Angel's eyes hardened a little. "Yes, I can," she said steadily. "She was a-a sort of nurse-supervisor for me for about ten years, from the time I was five. I don't think she meant to be-unkind, but she was awfully-oh, strict and old-fashioned, and crotchety. She was old then, and looking back now, I can see she used to-to fawn on her and pretend to admire her so much, because she was afraid of losing her job, not being able to get another. But-she-swallowed it all whole, you never can give her too much flattery, she never sees through it. And when I got too old for Miss Kent, she gave her a sort of pension, just because it makes her feel magnanimous to have someone dependent on her that way. I-I feel sorry for Miss Kent now-once in a while she'd get me to go with her there, you know, and it's just sickening-to me anyway-the way Miss Kent kowtows to her, you almost expect her to say ‘my lady' and curtsey-oh, you know what I mean-like a whipped dog-because she's old, nearly eighty, and she hasn't got anyone or any money, and if she ever stopped giving her this little bit to live on, Miss Kent'd have to go on the county. She just revels in it, of course, the funny thing is she thinks Miss Kent really means it-"
"Yes. Now I want you to take your time and think about this one," said Mendoza. "You know, of course, that your mother has made a very inept effort to cast suspicion on you.
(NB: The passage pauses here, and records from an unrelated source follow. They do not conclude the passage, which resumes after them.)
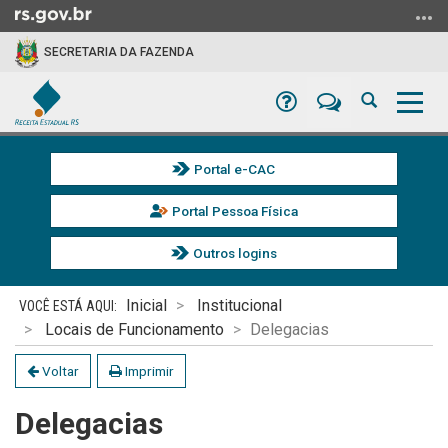
Ir
para
SECRETARIA DA FAZENDA
o
conteúdo
Dúvidas
Suporte
Abrir
Alter
Ir
a
a
para
busca
nave
o
Portal e-CAC
menu
Ir
Portal Pessoa Física
para
a
Outros logins
busca
Início
Inicial
Institucional
do
Locais de Funcionamento
Delegacias
conteúdo
Voltar
Imprimir
Delegacias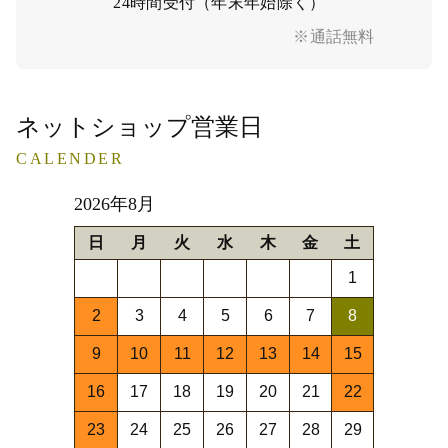
24時間受付（年末年始除く）
※通話無料
ネットショップ営業日
CALENDER
2026年8月
日
月
火
水
木
金
土
1
2
3
4
5
6
7
8
9
10
11
12
13
14
15
16
17
18
19
20
21
22
23
24
25
26
27
28
29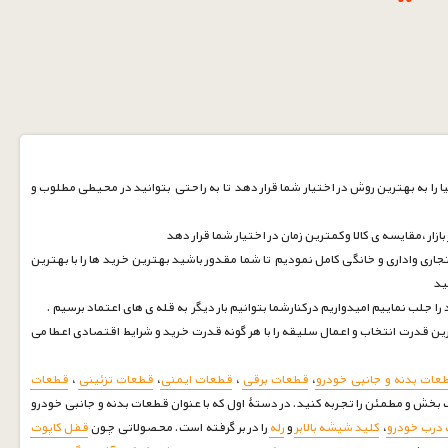
 را به بهترین روش در اختیار شما قرار دهد تا به راحتی بتوانید در محیطی مطلوب و
زار ،مقایسه ی کالا وکمترین زمان در اختیار شما قرار دهد
جاری واداری و خانگی کامل نمودیم تا شما مقدور باشید بهترین خرید ها را با بهترین
نید
ین قدرت انتخاب و اعمال سلیقه را با هر گونه قدرت خرید و شرایط اقتصادی اعطا می
عات بدنه و جانبی خودرو
،
قطعات برقی
،
قطعات ایمنی
،
قطعات تزئینی
،
قطعات
بخش و مطمئن را تجربه کنید. در دستۀ اول که با عنوان قطعات بدنه و جانبی خودرو
درب خودرو
،
کلید شیشه بالابر
و
رله
را در بر گرفته است. محصولاتی چون
قفل کاپوت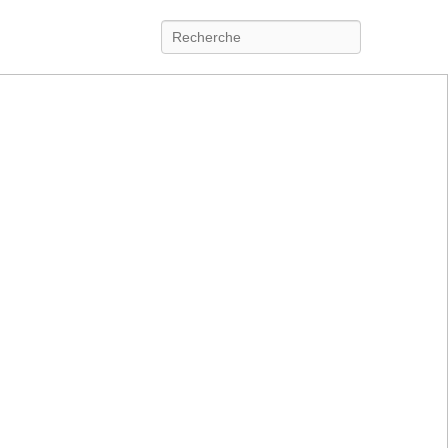
Recherche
She didn't choose you deliberately, but when we found the body, you see-which hadn't been intended-and began finding out a few things close to home, she got nervous. She had a few things she hadn't got rid of, to link her with it, and now she was afraid to try to dispose of them, that we might see her doing that. So it had to be someone in the same house, in case of a search warrant. And that meant you. You know about the coat. There's something else. Something about two feet long or a bit more. Fairly heavy, but partly flexible. Is there anywhere in that house where she could put such a thing, where it would be definitely connected with you and still you wouldn't come across it right away‘?"
She didn't think twenty seconds; she said simply, instantly, "Why, of course. My old trunk. That is, it's-it was my father's, there were some old family pictures in it and odds and ends. She was going to throw it away once when I was about seven, and I begged to have it. I-I never knew anybody in either of their families, you see, my grandparents or aunts and uncles-and it made it seem I had more of a family somehow, those old pictures. I used to t-tell myself stories about them… I keep it way at the back of my closet, it's locked, and there are things in it I expect it's silly to keep, but the kind of things you don't throw away. My high school graduation dress, and the school yearbooks-and a c-couple of letters-things like that. I don't open it once in six months, now."
"Locked," said Mendoza. "Where do you keep the key?"
"In the top drawer of my dresser."
"And where were you from six o'clock on last evening? At home?"
"Why, no-for once I wasn't," she said without bitterness. "I felt I had to get out-away-I went to a movie by myself… No, of course I haven't looked in the trunk since."
"Thank you very much," said Mendoza smiling. "That's all for now."
And as they waited for Alison to pack an overnight bag for the girl, over Angel's protests, Mendoza suddenly asked, "You didn't pick up a traffic ticket on your perambulations today, by any chance?"